Segment Open
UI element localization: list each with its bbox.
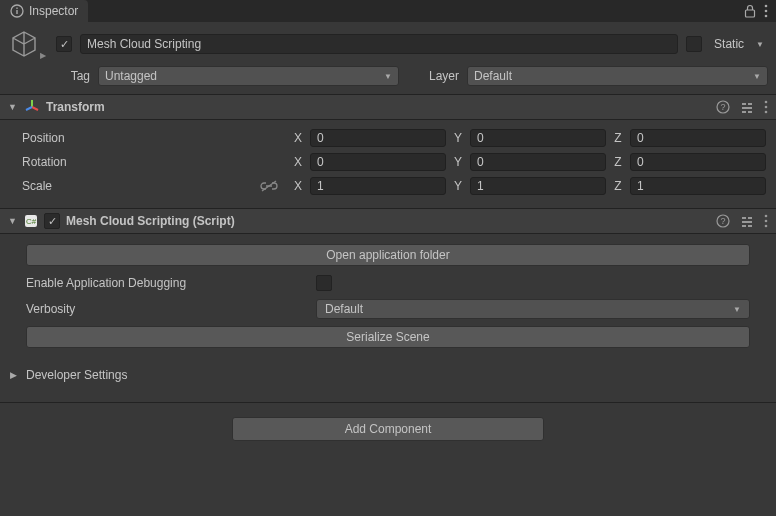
script-icon: C# bbox=[24, 214, 38, 228]
foldout-icon: ▼ bbox=[8, 216, 18, 226]
lock-icon[interactable] bbox=[744, 4, 756, 18]
axis-x-label: X bbox=[292, 131, 304, 145]
rotation-label: Rotation bbox=[22, 155, 292, 169]
foldout-icon: ▼ bbox=[8, 102, 18, 112]
transform-fields: Position X 0 Y 0 Z 0 Rotation X 0 Y 0 Z … bbox=[0, 120, 776, 208]
script-title: Mesh Cloud Scripting (Script) bbox=[66, 214, 710, 228]
axis-y-label: Y bbox=[452, 179, 464, 193]
position-x-field[interactable]: 0 bbox=[310, 129, 446, 147]
svg-rect-29 bbox=[748, 225, 752, 227]
kebab-icon[interactable] bbox=[764, 100, 768, 114]
scale-y-field[interactable]: 1 bbox=[470, 177, 606, 195]
svg-point-5 bbox=[765, 10, 768, 13]
svg-rect-27 bbox=[742, 221, 752, 223]
scale-z-field[interactable]: 1 bbox=[630, 177, 766, 195]
svg-rect-2 bbox=[16, 8, 17, 9]
svg-rect-12 bbox=[742, 103, 746, 105]
svg-rect-25 bbox=[742, 217, 746, 219]
transform-title: Transform bbox=[46, 100, 710, 114]
svg-rect-3 bbox=[746, 10, 755, 17]
script-enabled-checkbox[interactable] bbox=[44, 213, 60, 229]
tag-label: Tag bbox=[56, 69, 90, 83]
axis-y-label: Y bbox=[452, 131, 464, 145]
developer-settings-foldout[interactable]: ▶ Developer Settings bbox=[0, 362, 776, 388]
scale-link-icon[interactable] bbox=[260, 180, 278, 192]
rotation-x-field[interactable]: 0 bbox=[310, 153, 446, 171]
position-y-field[interactable]: 0 bbox=[470, 129, 606, 147]
svg-rect-15 bbox=[742, 111, 746, 113]
icon-foldout[interactable]: ▶ bbox=[40, 51, 46, 60]
chevron-down-icon: ▼ bbox=[733, 305, 741, 314]
svg-rect-28 bbox=[742, 225, 746, 227]
verbosity-dropdown[interactable]: Default ▼ bbox=[316, 299, 750, 319]
developer-settings-label: Developer Settings bbox=[26, 368, 127, 382]
axis-z-label: Z bbox=[612, 155, 624, 169]
rotation-z-field[interactable]: 0 bbox=[630, 153, 766, 171]
serialize-scene-button[interactable]: Serialize Scene bbox=[26, 326, 750, 348]
svg-point-19 bbox=[765, 111, 768, 114]
axis-x-label: X bbox=[292, 179, 304, 193]
tab-bar: Inspector bbox=[0, 0, 776, 22]
svg-point-30 bbox=[765, 215, 768, 218]
layer-dropdown[interactable]: Default ▼ bbox=[467, 66, 768, 86]
static-dropdown-arrow[interactable]: ▼ bbox=[756, 40, 768, 49]
tag-dropdown[interactable]: Untagged ▼ bbox=[98, 66, 399, 86]
axis-z-label: Z bbox=[612, 179, 624, 193]
svg-point-6 bbox=[765, 15, 768, 18]
svg-text:?: ? bbox=[720, 102, 725, 112]
transform-icon bbox=[24, 99, 40, 115]
preset-icon[interactable] bbox=[740, 100, 754, 114]
svg-line-9 bbox=[26, 107, 32, 110]
static-label: Static bbox=[710, 37, 748, 51]
svg-rect-13 bbox=[748, 103, 752, 105]
open-application-folder-button[interactable]: Open application folder bbox=[26, 244, 750, 266]
static-checkbox[interactable] bbox=[686, 36, 702, 52]
verbosity-label: Verbosity bbox=[26, 302, 316, 316]
position-z-field[interactable]: 0 bbox=[630, 129, 766, 147]
layer-value: Default bbox=[474, 69, 512, 83]
enable-debug-label: Enable Application Debugging bbox=[26, 276, 316, 290]
add-component-section: Add Component bbox=[0, 402, 776, 455]
svg-text:C#: C# bbox=[26, 217, 37, 226]
svg-point-17 bbox=[765, 101, 768, 104]
enable-debug-checkbox[interactable] bbox=[316, 275, 332, 291]
axis-x-label: X bbox=[292, 155, 304, 169]
gameobject-header: ▶ Mesh Cloud Scripting Static ▼ bbox=[0, 22, 776, 64]
gameobject-icon[interactable] bbox=[8, 28, 40, 60]
svg-point-18 bbox=[765, 106, 768, 109]
tag-value: Untagged bbox=[105, 69, 157, 83]
svg-point-32 bbox=[765, 225, 768, 228]
gameobject-name-field[interactable]: Mesh Cloud Scripting bbox=[80, 34, 678, 54]
svg-point-4 bbox=[765, 5, 768, 8]
inspector-tab[interactable]: Inspector bbox=[0, 0, 88, 22]
svg-text:?: ? bbox=[720, 216, 725, 226]
help-icon[interactable]: ? bbox=[716, 214, 730, 228]
foldout-icon: ▶ bbox=[10, 370, 20, 380]
svg-rect-1 bbox=[16, 10, 17, 14]
layer-label: Layer bbox=[415, 69, 459, 83]
tab-title: Inspector bbox=[29, 4, 78, 18]
kebab-icon[interactable] bbox=[764, 214, 768, 228]
chevron-down-icon: ▼ bbox=[753, 72, 761, 81]
scale-label: Scale bbox=[22, 179, 52, 193]
preset-icon[interactable] bbox=[740, 214, 754, 228]
axis-z-label: Z bbox=[612, 131, 624, 145]
axis-y-label: Y bbox=[452, 155, 464, 169]
scale-x-field[interactable]: 1 bbox=[310, 177, 446, 195]
rotation-y-field[interactable]: 0 bbox=[470, 153, 606, 171]
kebab-icon[interactable] bbox=[764, 4, 768, 18]
script-component-header[interactable]: ▼ C# Mesh Cloud Scripting (Script) ? bbox=[0, 208, 776, 234]
tag-layer-row: Tag Untagged ▼ Layer Default ▼ bbox=[0, 64, 776, 94]
help-icon[interactable]: ? bbox=[716, 100, 730, 114]
add-component-button[interactable]: Add Component bbox=[232, 417, 544, 441]
svg-rect-14 bbox=[742, 107, 752, 109]
position-label: Position bbox=[22, 131, 292, 145]
svg-point-31 bbox=[765, 220, 768, 223]
verbosity-value: Default bbox=[325, 302, 363, 316]
info-icon bbox=[10, 4, 24, 18]
transform-header[interactable]: ▼ Transform ? bbox=[0, 94, 776, 120]
active-checkbox[interactable] bbox=[56, 36, 72, 52]
svg-rect-16 bbox=[748, 111, 752, 113]
svg-line-8 bbox=[32, 107, 38, 110]
svg-rect-26 bbox=[748, 217, 752, 219]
Segment Closed
### Exercise brief
The output is to be the material in full and unaltered, with pictures omitted.

### Answer for the task
UI element localization: list each with its bbox.
script-icon: C# bbox=[24, 214, 38, 228]
foldout-icon: ▼ bbox=[8, 216, 18, 226]
lock-icon[interactable] bbox=[744, 4, 756, 18]
axis-x-label: X bbox=[292, 131, 304, 145]
rotation-label: Rotation bbox=[22, 155, 292, 169]
foldout-icon: ▼ bbox=[8, 102, 18, 112]
transform-fields: Position X 0 Y 0 Z 0 Rotation X 0 Y 0 Z … bbox=[0, 120, 776, 208]
script-title: Mesh Cloud Scripting (Script) bbox=[66, 214, 710, 228]
axis-y-label: Y bbox=[452, 179, 464, 193]
position-x-field[interactable]: 0 bbox=[310, 129, 446, 147]
svg-rect-29 bbox=[748, 225, 752, 227]
kebab-icon[interactable] bbox=[764, 100, 768, 114]
scale-y-field[interactable]: 1 bbox=[470, 177, 606, 195]
svg-point-5 bbox=[765, 10, 768, 13]
svg-rect-27 bbox=[742, 221, 752, 223]
scale-z-field[interactable]: 1 bbox=[630, 177, 766, 195]
svg-rect-2 bbox=[16, 8, 17, 9]
svg-rect-12 bbox=[742, 103, 746, 105]
svg-rect-25 bbox=[742, 217, 746, 219]
transform-title: Transform bbox=[46, 100, 710, 114]
svg-rect-3 bbox=[746, 10, 755, 17]
script-enabled-checkbox[interactable] bbox=[44, 213, 60, 229]
tag-label: Tag bbox=[56, 69, 90, 83]
axis-y-label: Y bbox=[452, 131, 464, 145]
developer-settings-foldout[interactable]: ▶ Developer Settings bbox=[0, 362, 776, 388]
scale-link-icon[interactable] bbox=[260, 180, 278, 192]
rotation-x-field[interactable]: 0 bbox=[310, 153, 446, 171]
position-y-field[interactable]: 0 bbox=[470, 129, 606, 147]
svg-rect-15 bbox=[742, 111, 746, 113]
icon-foldout[interactable]: ▶ bbox=[40, 51, 46, 60]
chevron-down-icon: ▼ bbox=[733, 305, 741, 314]
svg-rect-28 bbox=[742, 225, 746, 227]
verbosity-dropdown[interactable]: Default ▼ bbox=[316, 299, 750, 319]
developer-settings-label: Developer Settings bbox=[26, 368, 127, 382]
axis-z-label: Z bbox=[612, 155, 624, 169]
rotation-z-field[interactable]: 0 bbox=[630, 153, 766, 171]
serialize-scene-button[interactable]: Serialize Scene bbox=[26, 326, 750, 348]
svg-point-19 bbox=[765, 111, 768, 114]
axis-x-label: X bbox=[292, 179, 304, 193]
tab-bar: Inspector bbox=[0, 0, 776, 22]
svg-point-30 bbox=[765, 215, 768, 218]
layer-dropdown[interactable]: Default ▼ bbox=[467, 66, 768, 86]
static-dropdown-arrow[interactable]: ▼ bbox=[756, 40, 768, 49]
tag-dropdown[interactable]: Untagged ▼ bbox=[98, 66, 399, 86]
axis-z-label: Z bbox=[612, 179, 624, 193]
svg-point-6 bbox=[765, 15, 768, 18]
svg-text:?: ? bbox=[720, 102, 725, 112]
transform-icon bbox=[24, 99, 40, 115]
preset-icon[interactable] bbox=[740, 100, 754, 114]
svg-line-9 bbox=[26, 107, 32, 110]
static-label: Static bbox=[710, 37, 748, 51]
svg-rect-13 bbox=[748, 103, 752, 105]
open-application-folder-button[interactable]: Open application folder bbox=[26, 244, 750, 266]
static-checkbox[interactable] bbox=[686, 36, 702, 52]
verbosity-label: Verbosity bbox=[26, 302, 316, 316]
position-z-field[interactable]: 0 bbox=[630, 129, 766, 147]
layer-value: Default bbox=[474, 69, 512, 83]
enable-debug-label: Enable Application Debugging bbox=[26, 276, 316, 290]
add-component-section: Add Component bbox=[0, 402, 776, 455]
svg-text:C#: C# bbox=[26, 217, 37, 226]
svg-point-17 bbox=[765, 101, 768, 104]
enable-debug-checkbox[interactable] bbox=[316, 275, 332, 291]
axis-x-label: X bbox=[292, 155, 304, 169]
gameobject-header: ▶ Mesh Cloud Scripting Static ▼ bbox=[0, 22, 776, 64]
gameobject-icon[interactable] bbox=[8, 28, 40, 60]
svg-point-18 bbox=[765, 106, 768, 109]
tag-value: Untagged bbox=[105, 69, 157, 83]
svg-point-32 bbox=[765, 225, 768, 228]
gameobject-name-field[interactable]: Mesh Cloud Scripting bbox=[80, 34, 678, 54]
svg-point-4 bbox=[765, 5, 768, 8]
inspector-tab[interactable]: Inspector bbox=[0, 0, 88, 22]
svg-text:?: ? bbox=[720, 216, 725, 226]
help-icon[interactable]: ? bbox=[716, 214, 730, 228]
foldout-icon: ▶ bbox=[10, 370, 20, 380]
svg-rect-1 bbox=[16, 10, 17, 14]
layer-label: Layer bbox=[415, 69, 459, 83]
tab-title: Inspector bbox=[29, 4, 78, 18]
kebab-icon[interactable] bbox=[764, 214, 768, 228]
chevron-down-icon: ▼ bbox=[753, 72, 761, 81]
scale-label: Scale bbox=[22, 179, 52, 193]
preset-icon[interactable] bbox=[740, 214, 754, 228]
axis-z-label: Z bbox=[612, 131, 624, 145]
axis-y-label: Y bbox=[452, 155, 464, 169]
scale-x-field[interactable]: 1 bbox=[310, 177, 446, 195]
rotation-y-field[interactable]: 0 bbox=[470, 153, 606, 171]
kebab-icon[interactable] bbox=[764, 4, 768, 18]
script-component-header[interactable]: ▼ C# Mesh Cloud Scripting (Script) ? bbox=[0, 208, 776, 234]
tag-layer-row: Tag Untagged ▼ Layer Default ▼ bbox=[0, 64, 776, 94]
help-icon[interactable]: ? bbox=[716, 100, 730, 114]
add-component-button[interactable]: Add Component bbox=[232, 417, 544, 441]
svg-rect-14 bbox=[742, 107, 752, 109]
position-label: Position bbox=[22, 131, 292, 145]
svg-point-31 bbox=[765, 220, 768, 223]
verbosity-value: Default bbox=[325, 302, 363, 316]
info-icon bbox=[10, 4, 24, 18]
transform-header[interactable]: ▼ Transform ? bbox=[0, 94, 776, 120]
active-checkbox[interactable] bbox=[56, 36, 72, 52]
svg-rect-16 bbox=[748, 111, 752, 113]
svg-line-8 bbox=[32, 107, 38, 110]
svg-rect-26 bbox=[748, 217, 752, 219]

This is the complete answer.